Massimo Brocchini, BID ’28, had never set foot in New York City before applying to Pratt Institute, but he had long dreamed of immersing himself in a global center for the arts, and instinctively felt that New York was where he belonged.
“I could picture myself feeding off the energy, the museums, the vast creative resources,” he said.
His intuition was confirmed when he toured Pratt’s Brooklyn campus. The bustling studios, state-of-the-art fabrication labs, and especially the expansive library convinced him he had made the right choice.
In high school, Brocchini had explored fine arts but found few opportunities to delve into Industrial Design, something that first captured his imagination through the handcrafted objects that decorated his childhood home in Houston.
“In my family home, everything is created and painted by my grandmother and my mother. My grandmother lives in Brazil and she sends us things like forks, knives, porcelain ducks, pigs, paintings, just all of these objects,” he said. “The fact that they both put their practice and skills into these little objects really blew me away as a kid. All these things were thought of by someone and then conceptualized and created. I wanted to be able to do that and make an impact in someone’s life.”
New Perspectives
Entering Pratt’s yearlong Foundation program, designed to equip art and design students with creative fundamentals, processes, and a practice of critical inquiry, initially challenged what Brocchini thought he knew.
He remembers how on the first day of his “Visualization / Representation” class, his professor asked the class to draw spirals over and over with charcoal.
“The exercise seemed so rudimentary, but really focusing on doing that was such a challenge for me,” he said. “It was like reverse-engineering for my skills.
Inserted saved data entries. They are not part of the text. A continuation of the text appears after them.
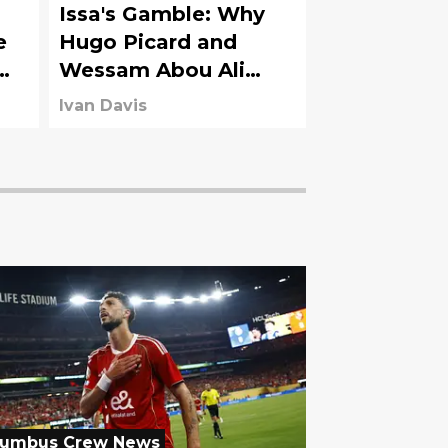
Issa's Gamble: Why
e
Hugo Picard and
Wessam Abou Ali
Must Deliver Now
Ivan Davis
lumbus Crew News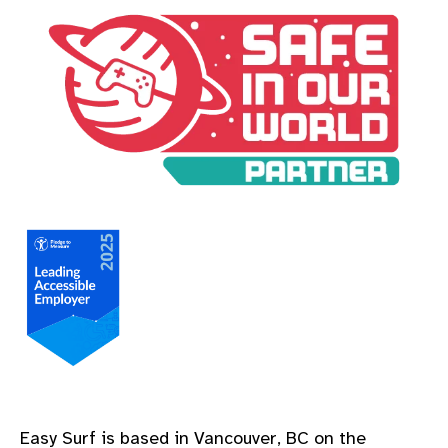
A Safe In Our World Partner
A Leading Accessible Employer Pledge to Measure
Easy Surf is based in Vancouver, BC on the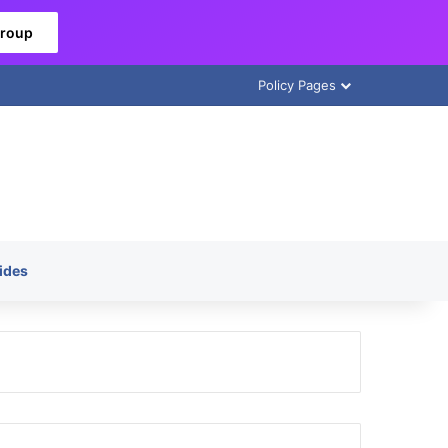
Group
Policy Pages
ides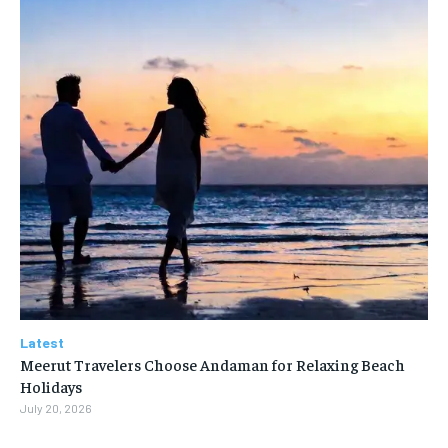
Latest
Meerut Travelers Choose Andaman for Relaxing Beach
Holidays
July 20, 2026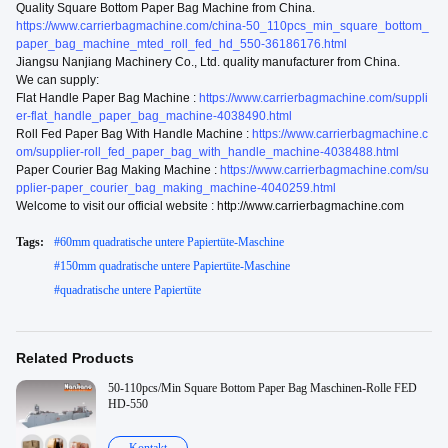
Quality Square Bottom Paper Bag Machine from China.
https://www.carrierbagmachine.com/china-50_110pcs_min_square_bottom_
paper_bag_machine_mted_roll_fed_hd_550-36186176.html
Jiangsu Nanjiang Machinery Co., Ltd. quality manufacturer from China.
We can supply:
Flat Handle Paper Bag Machine :
https://www.carrierbagmachine.com/suppli
er-flat_handle_paper_bag_machine-4038490.html
Roll Fed Paper Bag With Handle Machine :
https://www.carrierbagmachine.c
om/supplier-roll_fed_paper_bag_with_handle_machine-4038488.html
Paper Courier Bag Making Machine :
https://www.carrierbagmachine.com/su
pplier-paper_courier_bag_making_machine-4040259.html
Welcome to visit our official website : http://www.carrierbagmachine.com
Tags:
#
60mm quadratische untere Papiertüte-Maschine
#
150mm quadratische untere Papiertüte-Maschine
#
quadratische untere Papiertüte
Related Products
50-110pcs/Min Square Bottom Paper Bag Maschinen-Rolle FED
HD-550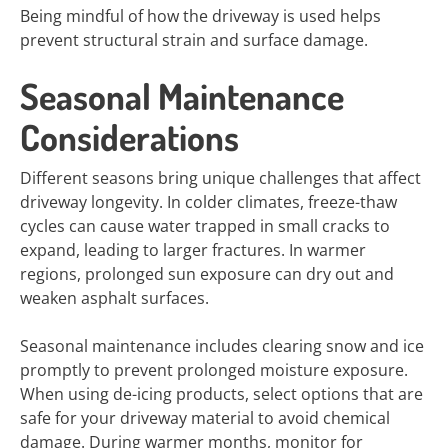
Being mindful of how the driveway is used helps
prevent structural strain and surface damage.
Seasonal Maintenance
Considerations
Different seasons bring unique challenges that affect
driveway longevity. In colder climates, freeze-thaw
cycles can cause water trapped in small cracks to
expand, leading to larger fractures. In warmer
regions, prolonged sun exposure can dry out and
weaken asphalt surfaces.
Seasonal maintenance includes clearing snow and ice
promptly to prevent prolonged moisture exposure.
When using de-icing products, select options that are
safe for your driveway material to avoid chemical
damage. During warmer months, monitor for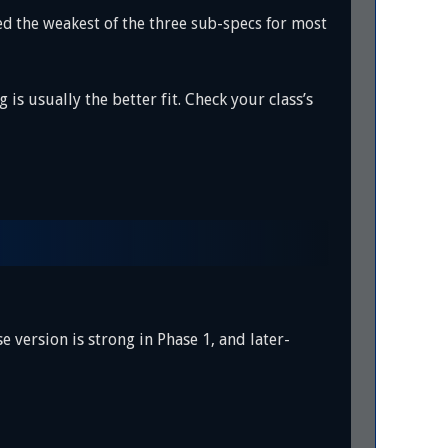
 the weakest of the three sub-specs for most
s usually the better fit. Check your class’s
version is strong in Phase 1, and later-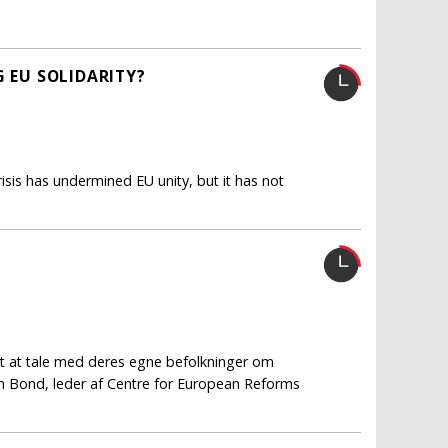
G EU SOLIDARITY?
isis has undermined EU unity, but it has not
t at tale med deres egne befolkninger om
an Bond, leder af Centre for European Reforms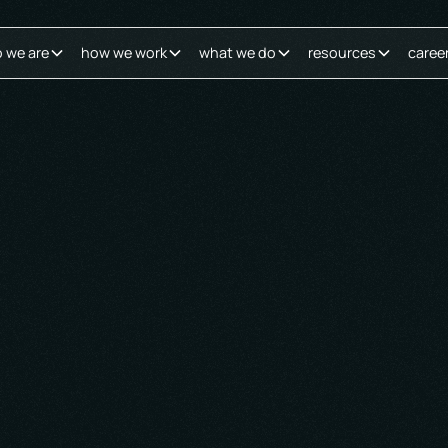
 we are
how we work
what we do
resources
caree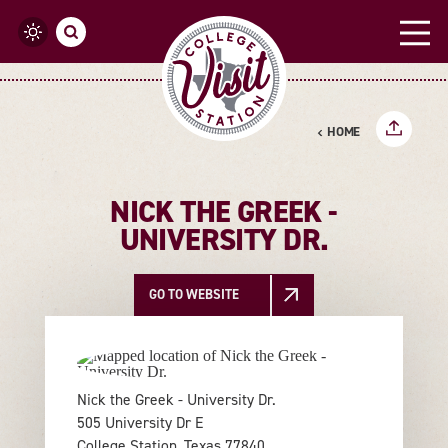
Skip to content
HOME
NICK THE GREEK -
UNIVERSITY DR.
GO TO WEBSITE
Nick the Greek - University Dr.
505 University Dr E
College Station, Texas 77840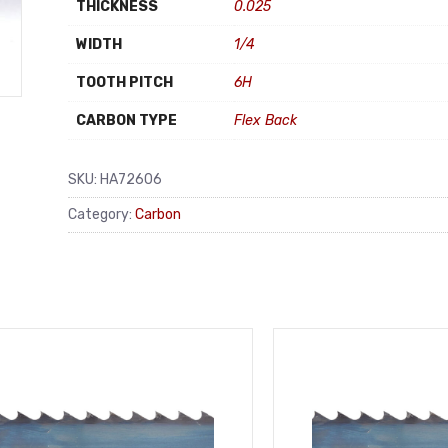
THICKNESS
0.025
WIDTH
1/4
TOOTH PITCH
6H
CARBON TYPE
Flex Back
SKU:
HA72606
Category:
Carbon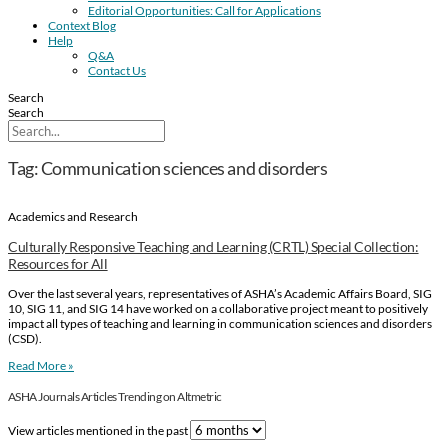
Editorial Opportunities: Call for Applications
Context Blog
Help
Q&A
Contact Us
Search
Search
Tag: Communication sciences and disorders
Academics and Research
Culturally Responsive Teaching and Learning (CRTL) Special Collection:
Resources for All
Over the last several years, representatives of ASHA’s Academic Affairs Board, SIG
10, SIG 11, and SIG 14 have worked on a collaborative project meant to positively
impact all types of teaching and learning in communication sciences and disorders
(CSD).
Read More »
ASHA Journals Articles Trending on Altmetric
View articles mentioned in the past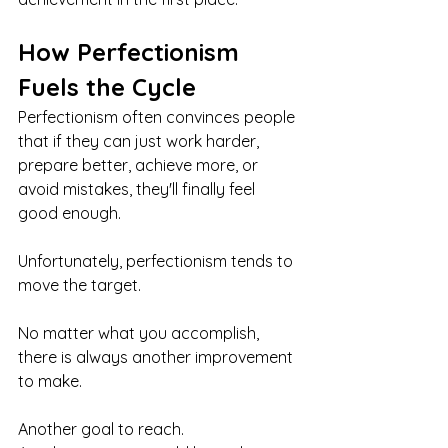
How Perfectionism 
Fuels the Cycle
Perfectionism often convinces people 
that if they can just work harder, 
prepare better, achieve more, or 
avoid mistakes, they'll finally feel 
good enough.
Unfortunately, perfectionism tends to 
move the target.
No matter what you accomplish, 
there is always another improvement 
to make.
Another goal to reach.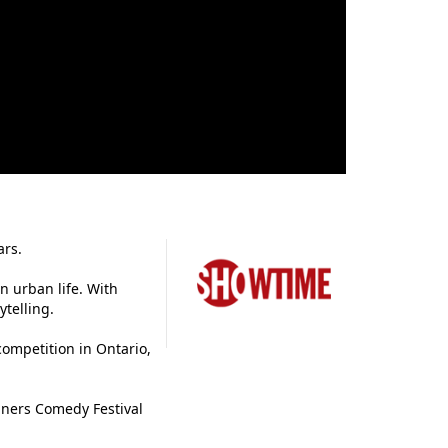
ars.
n urban life. With
ytelling.
ompetition in Ontario,
gners Comedy Festival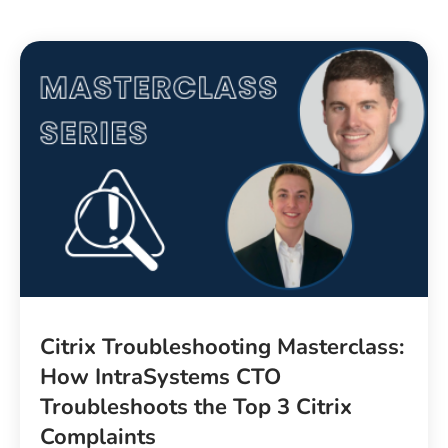
Citrix Troubleshooting Masterclass:
How IntraSystems CTO
Troubleshoots the Top 3 Citrix
Complaints​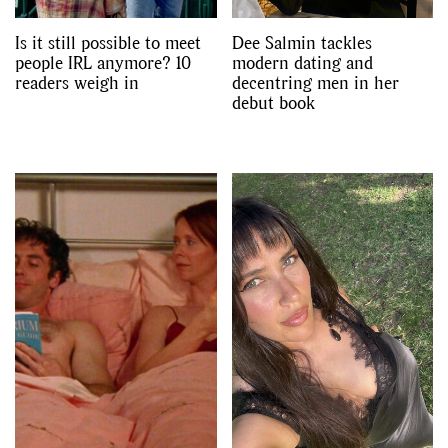
Is it still possible to meet
Dee Salmin tackles
people IRL anymore? 10
modern dating and
readers weigh in
decentring men in her
debut book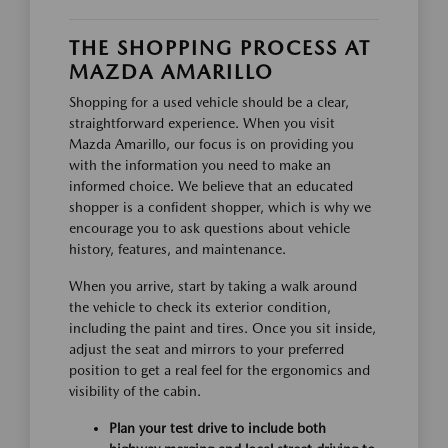
THE SHOPPING PROCESS AT
MAZDA AMARILLO
Shopping for a used vehicle should be a clear,
straightforward experience. When you visit
Mazda Amarillo, our focus is on providing you
with the information you need to make an
informed choice. We believe that an educated
shopper is a confident shopper, which is why we
encourage you to ask questions about vehicle
history, features, and maintenance.
When you arrive, start by taking a walk around
the vehicle to check its exterior condition,
including the paint and tires. Once you sit inside,
adjust the seat and mirrors to your preferred
position to get a real feel for the ergonomics and
visibility of the cabin.
Plan your test drive to include both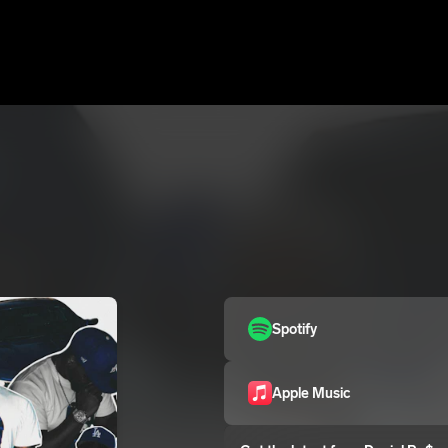
Spotify
Apple Music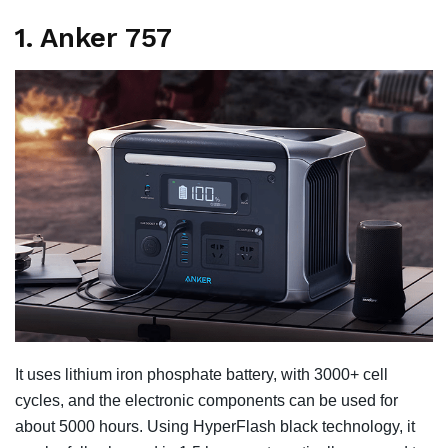
1. Anker 757
It uses lithium iron phosphate battery, with 3000+ cell
cycles, and the electronic components can be used for
about 5000 hours. Using HyperFlash black technology, it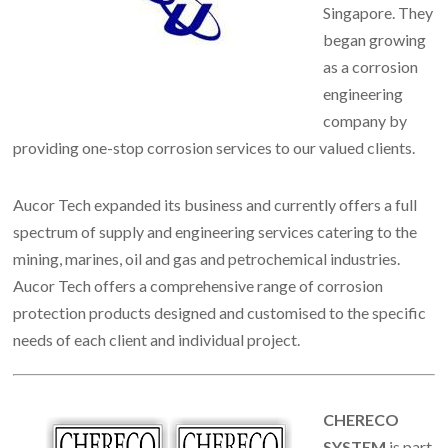
Singapore. They
began growing
as a corrosion
engineering
company by
providing one-stop corrosion services to our valued clients.
Aucor Tech expanded its business and currently offers a full
spectrum of supply and engineering services catering to the
mining, marines, oil and gas and petrochemical industries.
Aucor Tech offers a comprehensive range of corrosion
protection products designed and customised to the specific
needs of each client and individual project.
CHERECO
SYSTEM
is part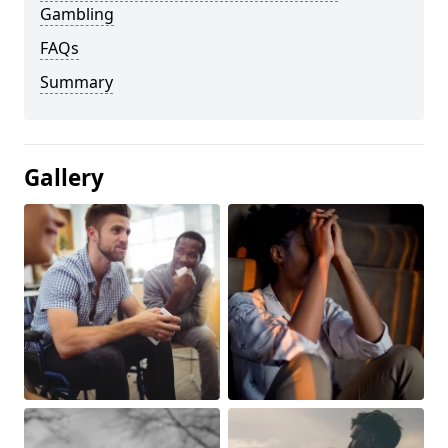
Gambling
FAQs
Summary
Gallery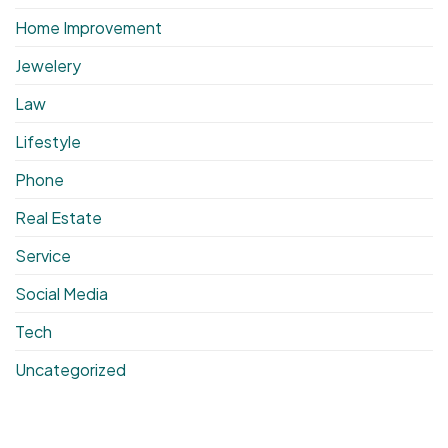
Home Improvement
Jewelery
Law
Lifestyle
Phone
Real Estate
Service
Social Media
Tech
Uncategorized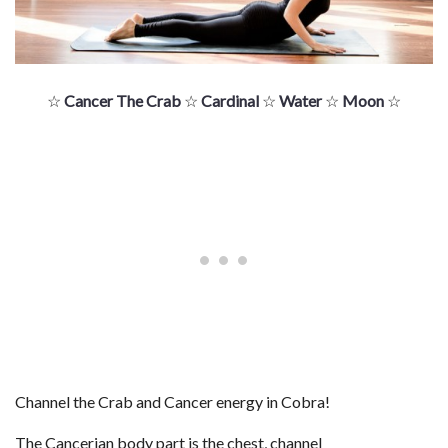
☆
Cancer The Crab
☆
Cardinal
☆
Water
☆
Moon
☆
Channel the Crab and Cancer energy in Cobra!
The Cancerian body part is the chest, channel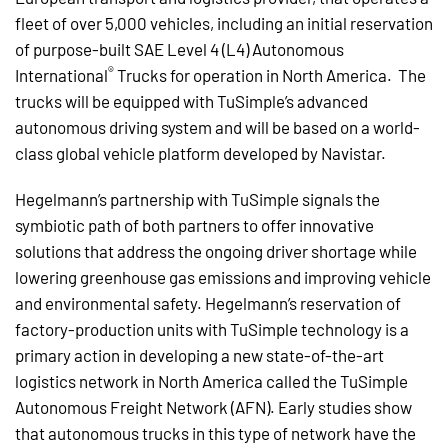
fleet of over 5,000 vehicles, including an initial reservation
of purpose-built SAE Level 4 (L4) Autonomous
®
International
Trucks for operation in North America. The
trucks will be equipped with TuSimple’s advanced
autonomous driving system and will be based on a world-
class global vehicle platform developed by Navistar.
Hegelmann’s partnership with TuSimple signals the
symbiotic path of both partners to offer innovative
solutions that address the ongoing driver shortage while
lowering greenhouse gas emissions and improving vehicle
and environmental safety. Hegelmann’s reservation of
factory-production units with TuSimple technology is a
primary action in developing a new state-of-the-art
logistics network in North America called the TuSimple
Autonomous Freight Network (AFN). Early studies show
that autonomous trucks in this type of network have the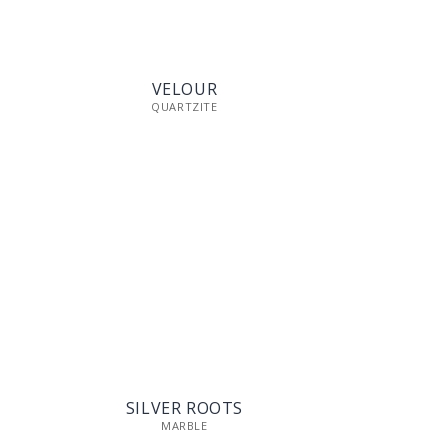
VELOUR
QUARTZITE
SILVER ROOTS
MARBLE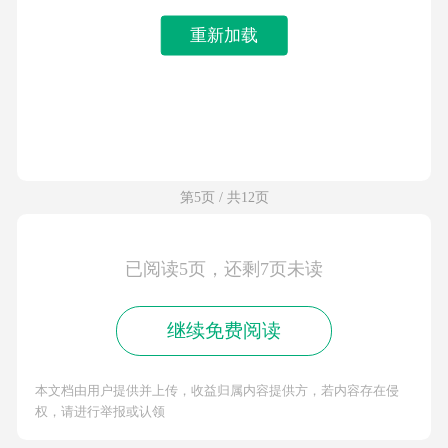
重新加载
第5页 / 共12页
已阅读5页，还剩7页未读
继续免费阅读
本文档由用户提供并上传，收益归属内容提供方，若内容存在侵
权，请进行举报或认领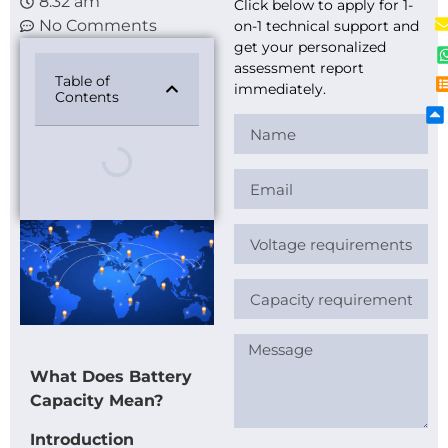
8:32 am
Click below to apply for 1-
No Comments
on-1 technical support and
get your personalized
assessment report
Table of
immediately.
Contents
What Does Battery
Capacity Mean?
Introduction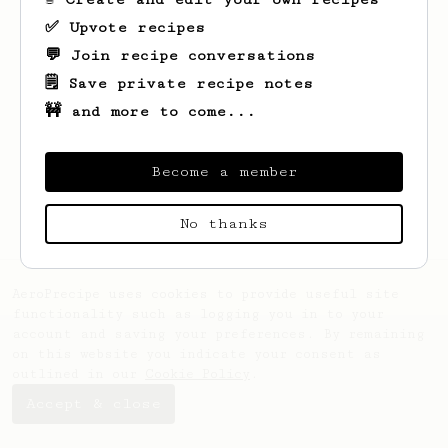
✅ Upvote recipes
💬 Join recipe conversations
🗒️ Save private recipe notes
🚧 and more to come...
Looks like
Christianna
hasn't saved any
recipes yet.
Become a member
No thanks
AeroPrecipe uses cookies to provide useful site
functionality such as logging you in to your
account and saving your preferences. By remaining
on this website you indicate your consent as
outlined in our
Cookie Policy
.
Accept & close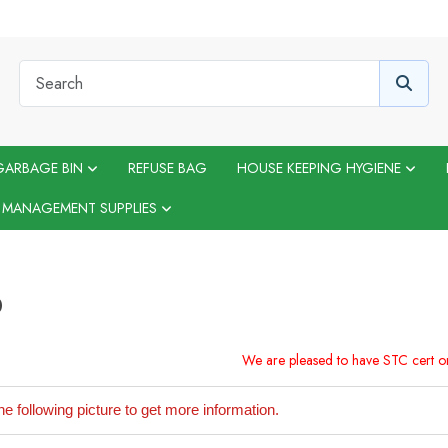
GARBAGE BIN
REFUSE BAG
HOUSE KEEPING HYGIENE
 MANAGEMENT SUPPLIES
D
We are pleased to have STC cert 
he following picture to get more information.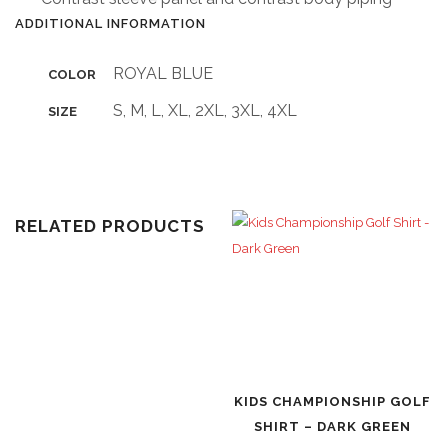
ADDITIONAL INFORMATION
ROYAL BLUE
COLOR
S, M, L, XL, 2XL, 3XL, 4XL
SIZE
RELATED PRODUCTS
KIDS CHAMPIONSHIP GOLF
SHIRT – DARK GREEN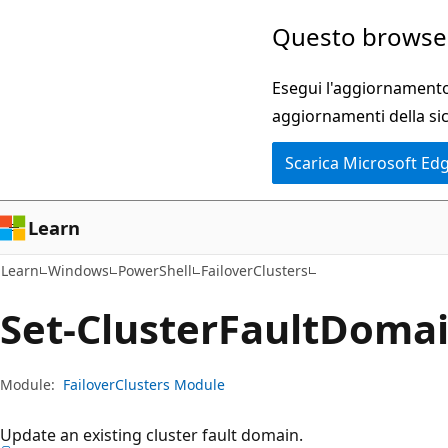
Ignora
Passare
Questo browser
e
allo
passa
spostamento
Esegui l'aggiornamento 
al
nella
aggiornamenti della si
contenuto
pagina
Scarica Microsoft Ed
principale
Learn
Learn
Windows
PowerShell
FailoverClusters
Set-Cluster
Fault
Doma
Module:
FailoverClusters Module
Update an existing cluster fault domain.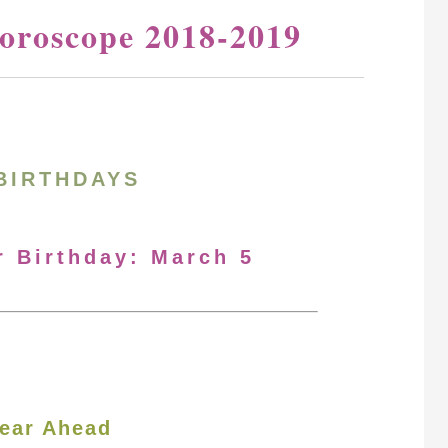
oroscope 2018-2019
BIRTHDAYS
r Birthday: March 5
ear Ahead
It really helped to bring me down and build me back up.”

Courses such as “Time and Movement” and “Light, Color, and Design” pushed him to embrace new mediums and methods of expression. He created an accordion book and approached digital media for the first time.
“I was a little reluctant going into that class but I really felt that each teacher was there for me and walked me through these concepts that I didn’t really know before,” he said. “They really helped me build my skills and expand my practice.”

Foundation has offered Brocchini not only a space to deepen his own artistic practice but also connections that expanded his horizons. His Foundation cohort, a community of fellow students in Foundation year, included film students, animators, and future art educators, all with unique insights and perspectives.
“Seeing their work motivated me to push myself harder,” he said. “Everyone around me is so talented. You feel like you can do anything with these people, that they’ll support you and critique you and make you better. We’ve really grown together as a cohort.”

Branching Out
Eager to experience what he called New York’s “boundless opportunities,” Brocchini takes advantage of Pratt’s museum membership access to visit world-renowned spaces like the Metropolitan Museum of Art and the Museum of Modern Art. He also finds inspiration on campus, admiring the various specimens in the Foundations Lab, sitting on benches and reflecting in the Sculpture Park, or browsing titles in the library.
“The library is such an amazing space to get inspired,” he said. “I probably check out three books every two weeks just to read and look through.”
While working part-time as a production assistant in the 2D Design Lab, he learned how to use laser cutters, waterjet cutters, and other industrial machinery. He also dove deeper into his field of industrial design by joining the AIGA, a design club that hosts industry professionals to discuss trends and career paths. He plans to participate further with Pratt’s Industrial Design Student Association next year so that he can learn from other designers.
Brocchini hopes to one day build furniture that enhances people’s lives through beauty, purpose, and sustainability. If he ever gets stuck, he knows he can return to the lessons of his Foundation year for a way forward.
“I’ve found that putting a label on what I am, as an industrial designer, is not something that should limit me,” he said. “It’s something that I can branch off of. You can take stuff from other fields and implement it into your work.”